I’m 99 percent sure that no inmate is leaving ADX Florence unless he’s in a body bag. I don’t care if that person is a Delta, DEVGRU, SOG, or Jack frickin’ Bauer – I don’t think it’s happening. The only reason I’m even entertaining the one percent chance is because the SERE curriculum is super secret; I don’t know the specifics of what it entails because no one (that I’m aware of) has ever written about it in depth. Which makes sense, because if that curriculum became public knowledge, foreign nations would be able to exploit it. So yeah – maybe there’s part of SERE school where they teach you to defeat one of these:

But I ain’t heard about it. And there are a few, other factors that differentiate Florence from other super max facilities, aside from the infamy of it’s 300 or so inmates. (I believe there were 325 men locked up there as of June 2023).
That small number of inmates (relative to Pelican Bay, which currently houses over 1,700 prisoners) is actually going to be the first hurdle to breaking out of Florence: the staff to inmate ratio at ADX Florence is ridiculously low.

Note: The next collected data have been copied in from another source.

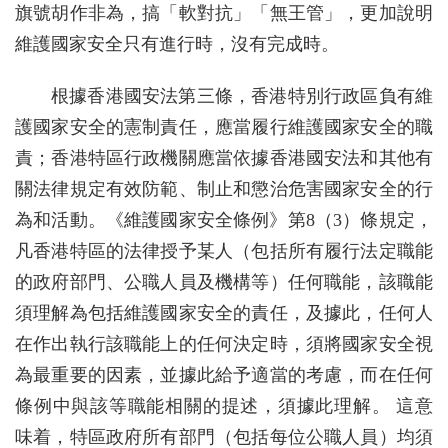
旗號胡作非為，搞「軟對抗」「無王管」，更加說明
維護國家安全只有進行時，沒有完成時。
根據香港國安法第三條，香港特別行政區負有維
護國家安全的憲制責任，應當履行維護國家安全的職
責；香港特區行政機關應當依據香港國安法和其他有
關法律規定有效防範、制止和懲治危害國家安全的行
為和活動。《維護國家安全條例》第8（3）條規定，
凡香港特區的法律授予某人（包括所有履行法定職能
的政府部門、公職人員及機構等）任何職能，該職能
須理解為包括維護國家安全的責任，及據此，任何人
在作出執行該職能上的任何決定時，須將國家安全視
為最重要的因素，並據此給予適當的考慮，而在任何
條例中與該等職能相關的提述，須據此理解。 這意
味着，特區政府所有部門（包括每位公職人員）均須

Prison staff are outnumbered by inmates, but it’s by a very slim margin. The numbers advantage that an escaping operator might be able to exploit (I.e. by inciting a riot and using the chaos to stage an escape) just isn’t there. The guards will shut that shit down with a quickness.
But honestly, I don’t know how our hypothetical SMU badass is going to go about inciting a riot in the first place. In ADX Florence, prisoners are locked down in one-man cells 23 hours a day. There’s no chow hall – all of your meals get delivered to your cell. (Note the teeny, tiny slot in the photo above.) And even those meals are assembled very intentionally.
For example, there’s no bone-in chicken or fish – an enterprising fella might be able to fashion a shiv out of bone; can’t have that shit. Also, your cell is super tiny, soundproof, and damn near everything in it is concrete or steel:

Good luck using the stuff in your cell to get inventive. Oh, and the walls are reinforced concrete – you will not Shawshank Redemption your way out of that motherfucker.
The most ingenious part of this design – and the part that I imagine would be especially challenging for a SERE graduate – is the four inch window. Obviously no one’s getting out of an opening that small, but the brilliant aspect is the manner in which the windows are oriented. You can see exactly two things from one of these windows: the prison’s roof and the sky.
That’s it. You can’t see any landmarks (I.e. trees, mountains, shrubs) that might help you orient yourself and figure out where the hell you are. If you don’t know where the hell you are, it’s incredibly difficult to use your land navigation skills and formulate an escape route. I suppose that seeing the sky would allow you to make out a star or two on a clear night, but if you don’t know that star’s position relative to other stars, your best bet is to make a wish like Geppetto.
But what about that one hour of yard time? Surely our former operator will be able to get a sense of their surroundings on the yard? Nah, whoever designed Florence ADX thought about that too. Just like there’s no mess hall, there’s no conventional prison yard.
Inmates at Florence do their yard time in pits constructed of concrete – envision a small swimming pool with no water. The pits are so deep that inmates can only see the sky above them. Again, it’s impossible to locate any identifying landmarks, and no one can climb out of the pit because prisoners are either shackled or handcuffed for the entirety of their yard time.
Factor in hundreds of motion sensors and cameras, about 1,400 remote controlled steel doors throughout the facility (all of which can be locked simultaneously with the activation of a panic button), a plethora of watch towers manned by sharpshooters, and fences topped with razor wire…our hypothetical operator would probably have better odds of escaping Azkaban.

Conversely, the prospect of escaping Pelican Bay doesn’t seem to be quite as daunting. All of the Level IV inmates are housed in two man cells, which makes conspiring to escape a little easier – assuming your celly is with it.
Level II prisoners are housed in an open cell, dormitory-style setting (think Oz), and Level I prisoners are actually held in a separate block outside the secure perimeter of the facility. Unless our operator finds himself in the SHU (a block made up of one-man cells more akin to those you would find in ADX), I’d gauge the likelihood of his escape a bit higher.
Maybe a 5 percent shot, if I had to pull a number out of my ass? But for what it’s worth, no inmate has ever successfully escaped from ADX, and only one inmate has ever escaped Pelican Bay. This guy:

However, Tore David Digirolamo was being housed in the aforementioned minimum security portion of Pelican Bay – not in the SHU or on a Level IV unit. He was also re-captured relatively quickly.